Importance  Poor communication by health care professionals contributes to physical and psychological suffering in patients living with serious illness. Patients may not fully understand their illness, prognosis, and treatment options or may not receive medical care consistent with their goals. Despite considerable research exploring the role of communication in this setting, many questions remain, and a clear agenda for communication research is lacking.

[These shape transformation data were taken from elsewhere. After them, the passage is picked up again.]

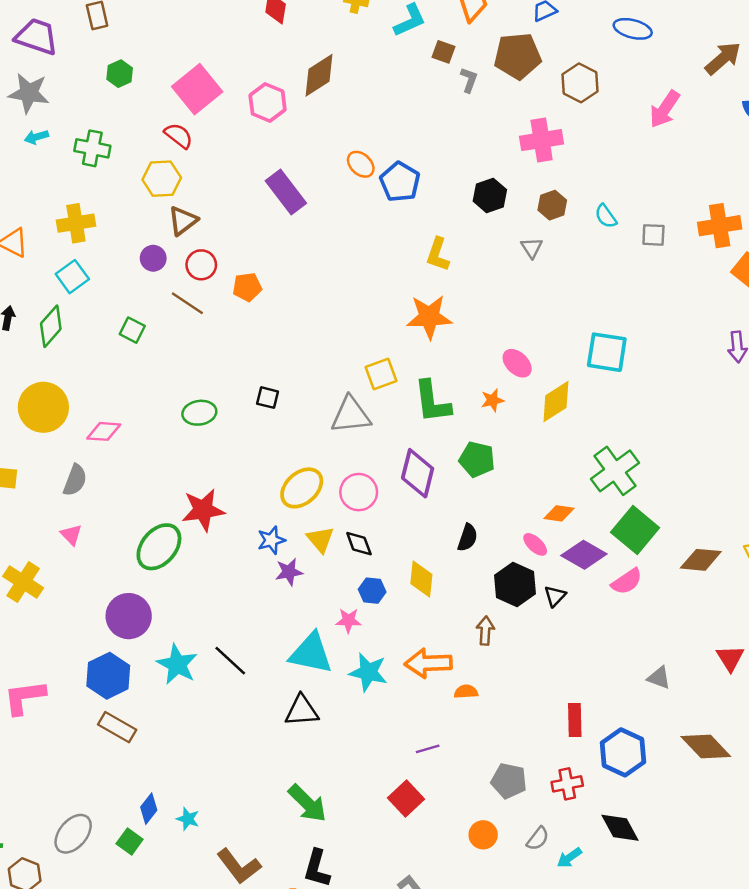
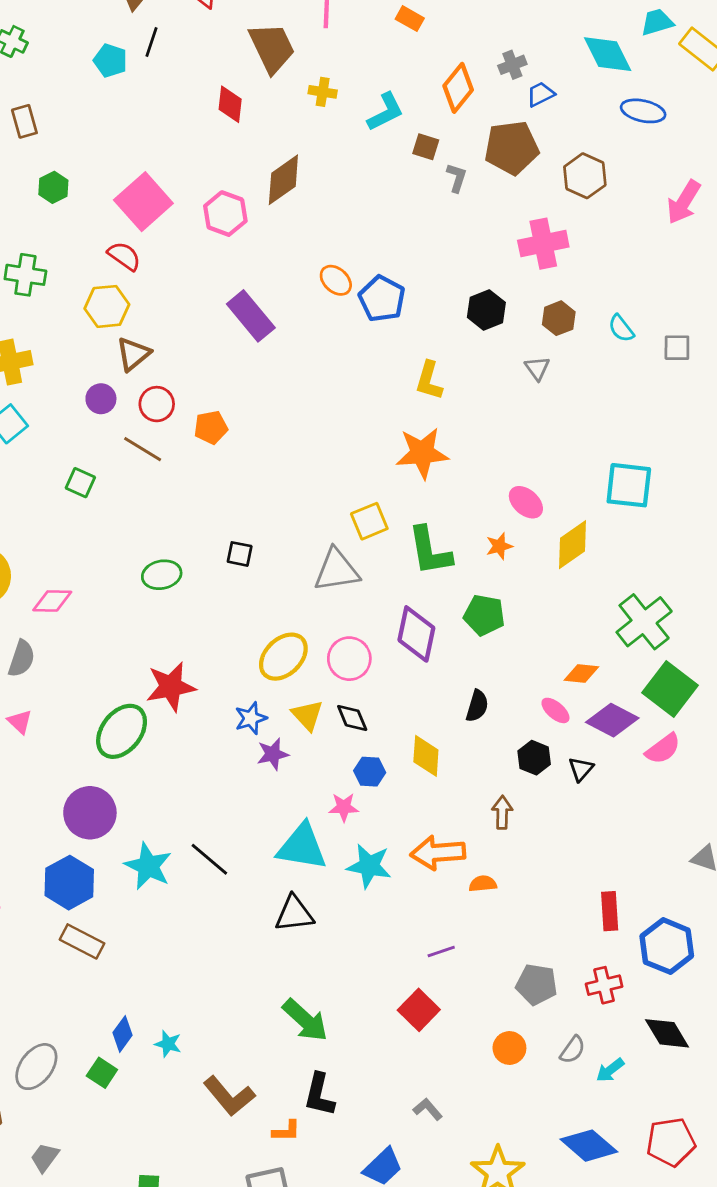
black hexagon: (515, 585) -> (534, 758), size x0.7

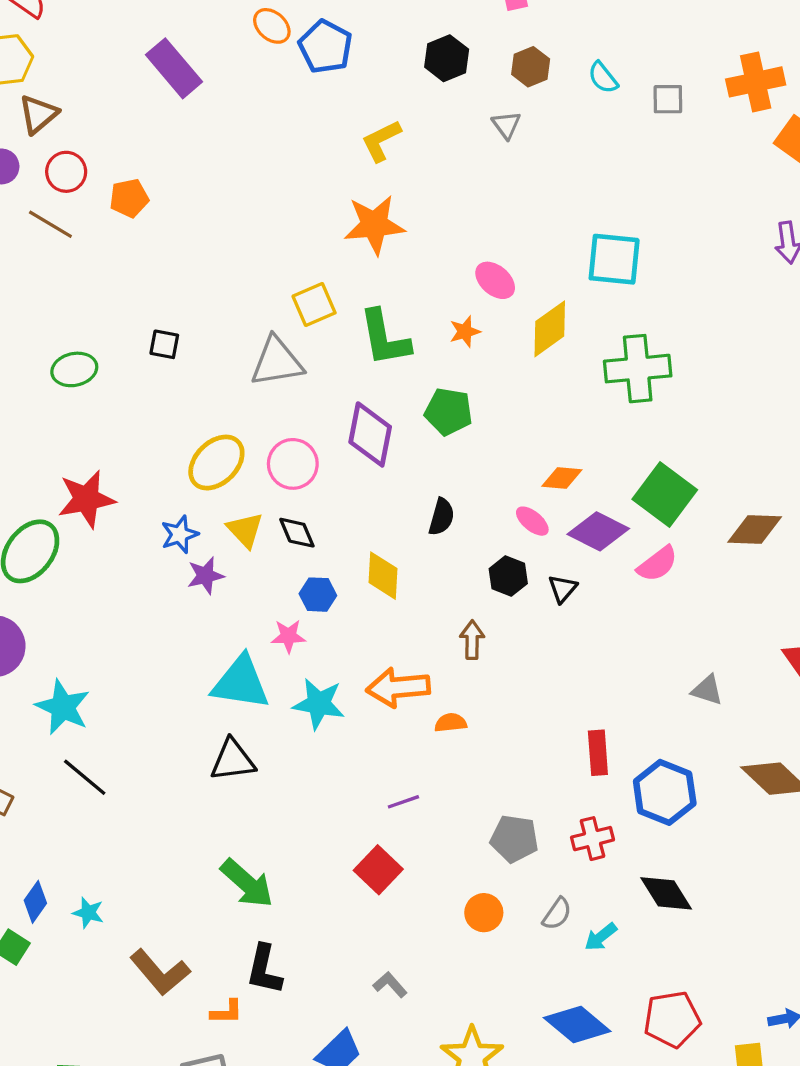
yellow L-shape: (429, 381) -> (381, 141), turned 48
green cross: (644, 622) -> (638, 369), moved, turned 34
black line: (209, 859) -> (85, 777), moved

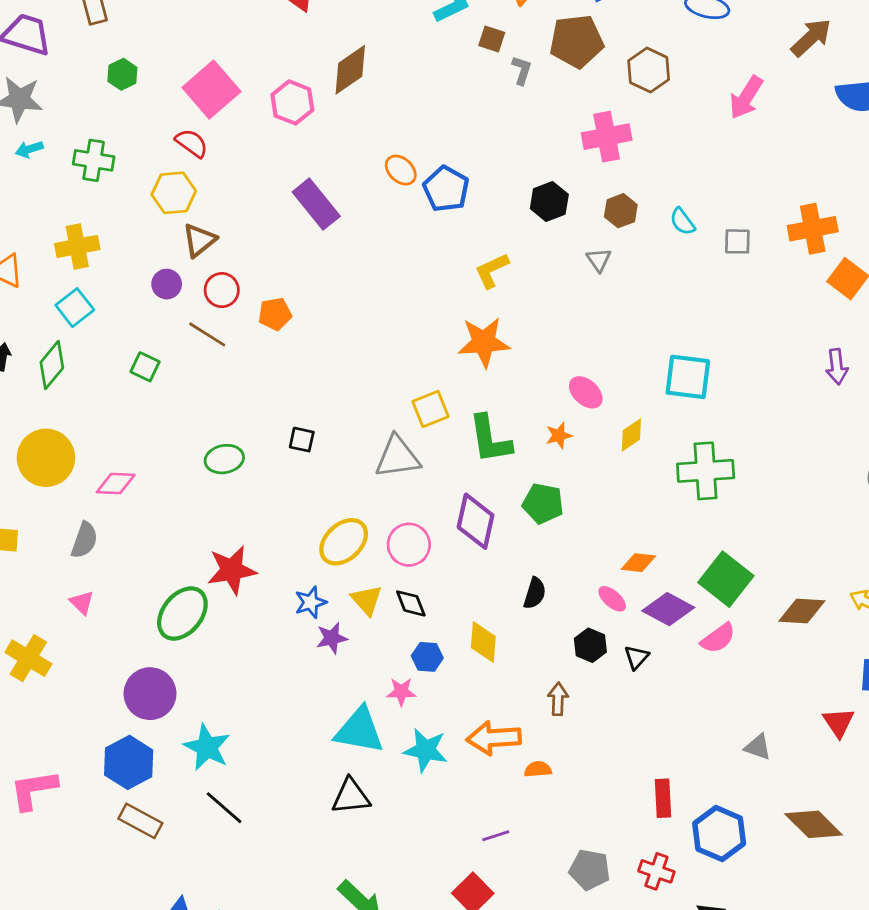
yellow diamond: (550, 329) -> (631, 435), size x0.7
red cross: (592, 839) -> (656, 871), turned 32

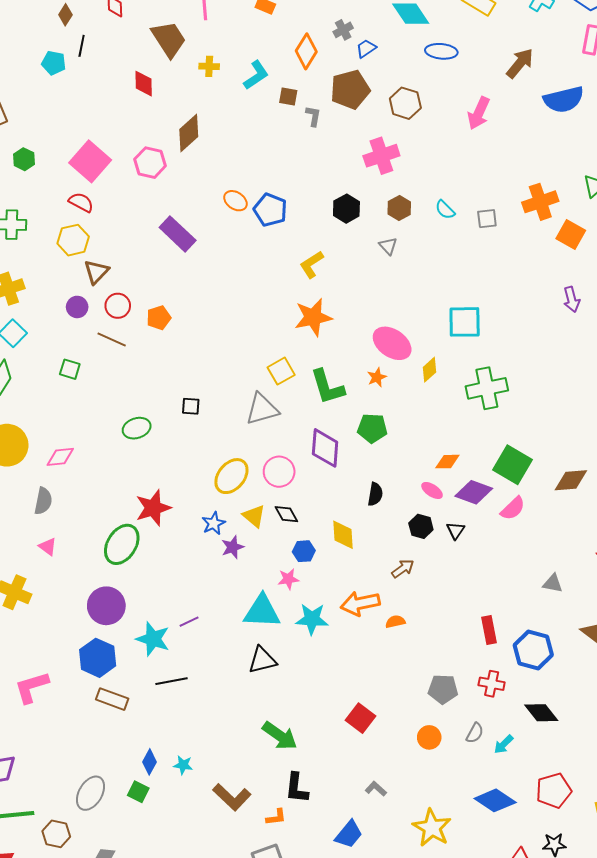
pink ellipse: (586, 392) -> (392, 343), size x1.5
brown arrow: (558, 699) -> (403, 569), turned 60
black line: (224, 808) -> (172, 681), turned -44
purple line: (496, 836) -> (189, 622), moved

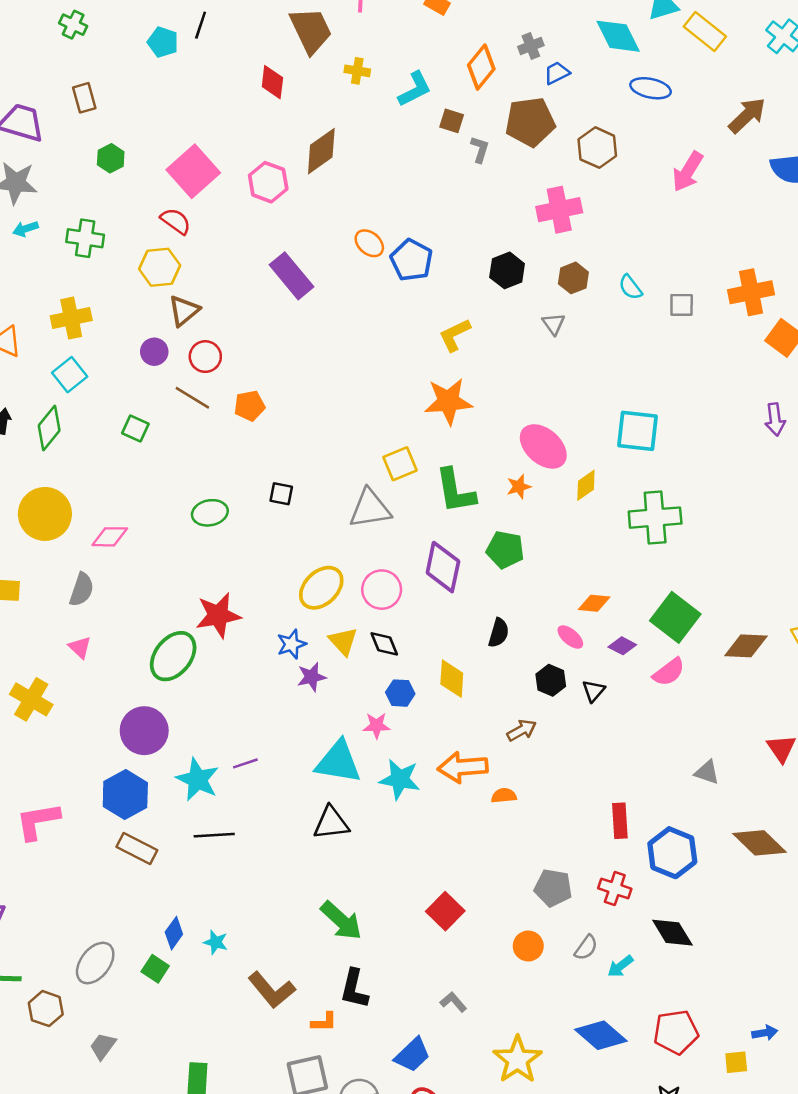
orange pentagon: (159, 318) -> (250, 406), moved
purple diamond: (474, 492) -> (622, 646), size x0.6

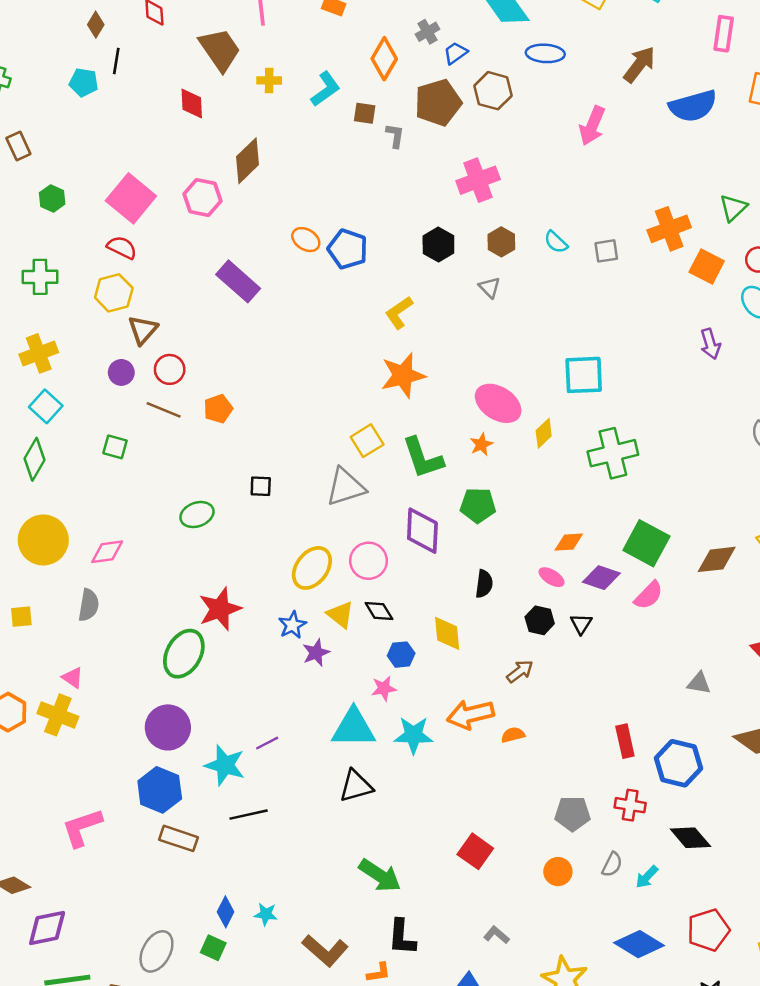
brown hexagon: (597, 148) -> (493, 91), moved
purple diamond: (622, 646) -> (601, 578), size x1.4
pink triangle: (80, 647) -> (73, 678), moved

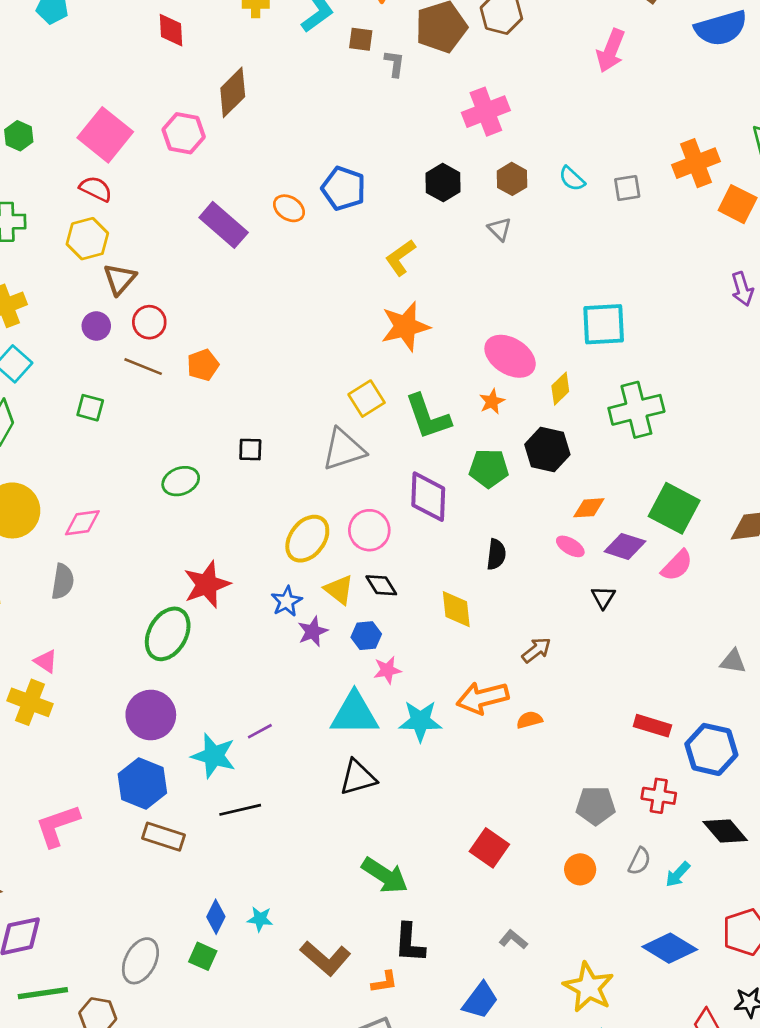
orange ellipse: (306, 240) -> (289, 208), moved
black hexagon: (540, 620) -> (547, 449), moved, size x1.4
blue hexagon: (401, 655) -> (366, 636), moved
red rectangle: (625, 741) -> (652, 726), turned -60

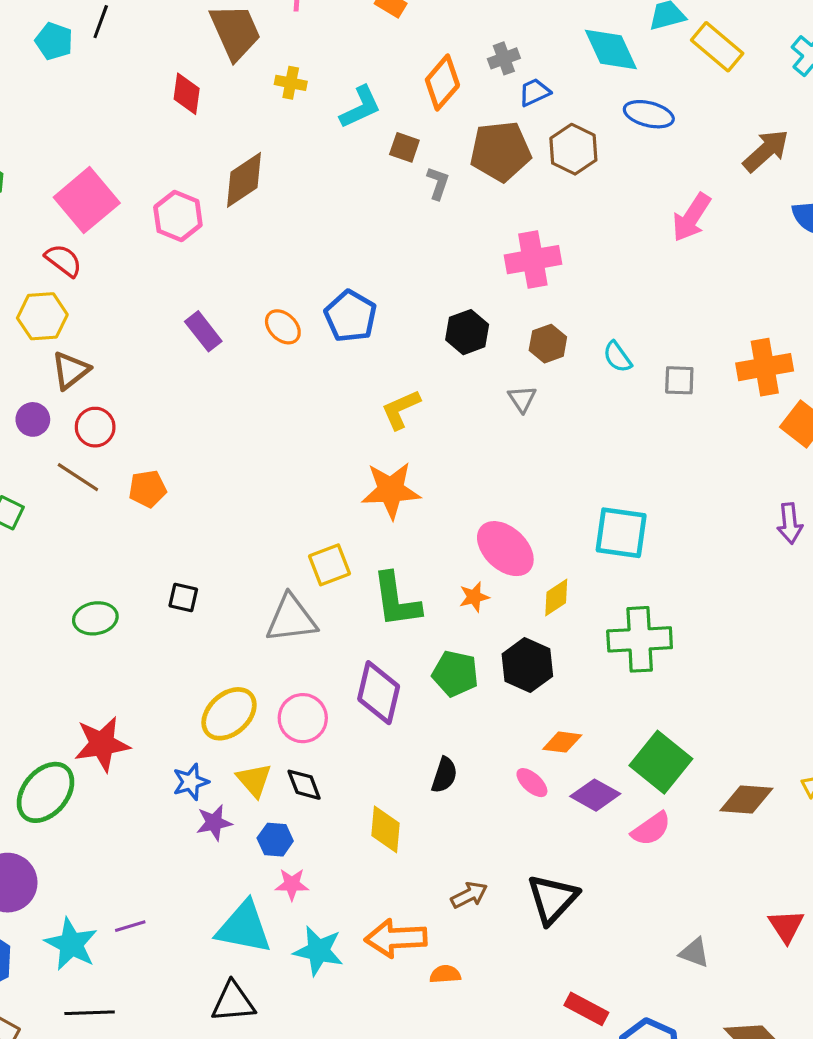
purple rectangle: (224, 225) -> (203, 331), size x0.7
black triangle: (603, 597) -> (552, 899), moved, size x1.8

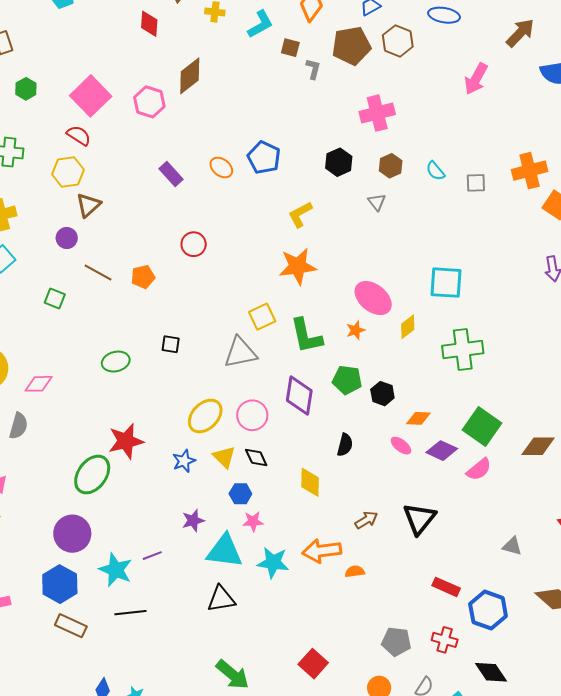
red circle: (95, 427) -> (194, 244), moved
black hexagon: (527, 665) -> (382, 394), moved, size x0.7
purple star: (214, 823) -> (193, 521), moved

Observations  Through a consensus conference and subsequent activities, we reviewed the state of the science, identified key evidence gaps in understanding the impact of communication on patient outcomes, and created an agenda for future research. We considered 7 broad topics: shared decision making, advance care planning, communication training, measuring communication, communication about prognosis, emotion and serious illness communication, and cultural issues. We identified 5 areas in which further research could substantially move the field forward and help enhance patient care: measurement and methodology, including how to determine communication quality; mechanisms of communication, such as identifying the specific clinician behaviors that patients experience as both honest and compassionate, or the role of bias in the clinical encounter; alternative approaches to advance care planning that focus on the quality of serious illness communication and not simply completion of forms; teaching and disseminating communication skills; and approaches, such as economic incentives and other clinician motivators, to change communication behavior.

Conclusions  Our findings highlight the urgent need to improve quality of communication between health care professionals and patients living with serious illness through a broad range of research that covers communication skills, tools, patient education, and models of care.